A Southern California Edison crew works to restore power in Long Beach. Courtesy of SCE
A Southern California Edison crew works to restore power in Long Beach. Courtesy of SCE

Electricity has been restored to all Southern California Edison customers in downtown Long Beach who had been without power since an underground vault fire and explosion, the second such outage in as many weeks.

However, the transition from temporary generators to Edison’s permanent electrical network is expected to continue Sunday morning, according to Southern California Edison spokeswoman Lauren Bartlett.

At least 30,000 customers were initially affected by the vault fire, which occurred at 4:15 p.m. Thursday near 10th Street and Pine Avenue, SCE spokeswoman Susan Cox said.

The last of about 70 utility customers who had been without service today were back online as of 5 p.m. Saturday, according to acting Long Beach public information officer Kerry Gerot.

But customers being switched off generators were warned to expect an additional outage that could last up to 45 minutes.

As part of the search the cause Edison crews, some of them brought in from across the utility’s service area, began systematically checking about 300 underground vaults for potential heating, cable and component abnormalities at about 10 a.m. on Friday, spokeswoman Susan Cox said.

Inspections were completed by about 5:30 p.m. on Friday on all but four vaults, according to Gerot, who said the remaining four were inaccessible and would be examined as soon as possible.

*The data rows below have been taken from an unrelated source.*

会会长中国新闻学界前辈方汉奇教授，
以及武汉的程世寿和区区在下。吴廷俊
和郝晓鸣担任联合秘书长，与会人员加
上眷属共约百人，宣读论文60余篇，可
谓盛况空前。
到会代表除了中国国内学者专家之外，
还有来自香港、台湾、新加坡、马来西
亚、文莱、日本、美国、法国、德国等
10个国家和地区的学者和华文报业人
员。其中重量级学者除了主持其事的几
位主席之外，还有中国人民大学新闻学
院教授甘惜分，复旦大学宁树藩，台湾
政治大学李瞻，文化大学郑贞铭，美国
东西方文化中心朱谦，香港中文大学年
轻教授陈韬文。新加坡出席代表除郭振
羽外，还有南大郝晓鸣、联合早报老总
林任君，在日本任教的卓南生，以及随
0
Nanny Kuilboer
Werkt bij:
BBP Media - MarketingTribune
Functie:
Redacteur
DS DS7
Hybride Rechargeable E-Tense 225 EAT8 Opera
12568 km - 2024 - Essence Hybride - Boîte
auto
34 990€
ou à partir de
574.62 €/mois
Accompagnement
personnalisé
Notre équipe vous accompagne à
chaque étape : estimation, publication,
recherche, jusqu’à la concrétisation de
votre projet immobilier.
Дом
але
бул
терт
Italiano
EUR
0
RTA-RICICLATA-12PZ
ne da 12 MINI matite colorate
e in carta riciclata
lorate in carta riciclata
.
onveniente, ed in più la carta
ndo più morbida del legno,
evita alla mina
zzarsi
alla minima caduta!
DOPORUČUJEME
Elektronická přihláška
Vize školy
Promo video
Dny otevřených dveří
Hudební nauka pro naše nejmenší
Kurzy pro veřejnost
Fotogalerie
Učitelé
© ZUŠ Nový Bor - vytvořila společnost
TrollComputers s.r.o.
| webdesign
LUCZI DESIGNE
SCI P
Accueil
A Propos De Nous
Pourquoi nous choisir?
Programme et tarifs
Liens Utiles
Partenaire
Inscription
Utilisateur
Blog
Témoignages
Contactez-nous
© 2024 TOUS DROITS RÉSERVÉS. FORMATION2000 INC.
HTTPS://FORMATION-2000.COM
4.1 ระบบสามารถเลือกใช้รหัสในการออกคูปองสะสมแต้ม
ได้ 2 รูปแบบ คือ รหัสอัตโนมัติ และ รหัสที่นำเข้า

It’s still unclear what caused the blast, but Cox said the problem was similar to underground electrical vault fires that knocked out power to 4,800 customers on July 15.

In that case, service wasn’t restored until July 19. No injuries were reported as a result of those fires, but some cast-iron manhole covers were blasted into the air and came down amid midday traffic.

Long Beach Mayor Robert Garcia has said the outages have had a negative economic impact of up to millions of dollars and wants the situation to be investigated by the state Public Utilities Commission.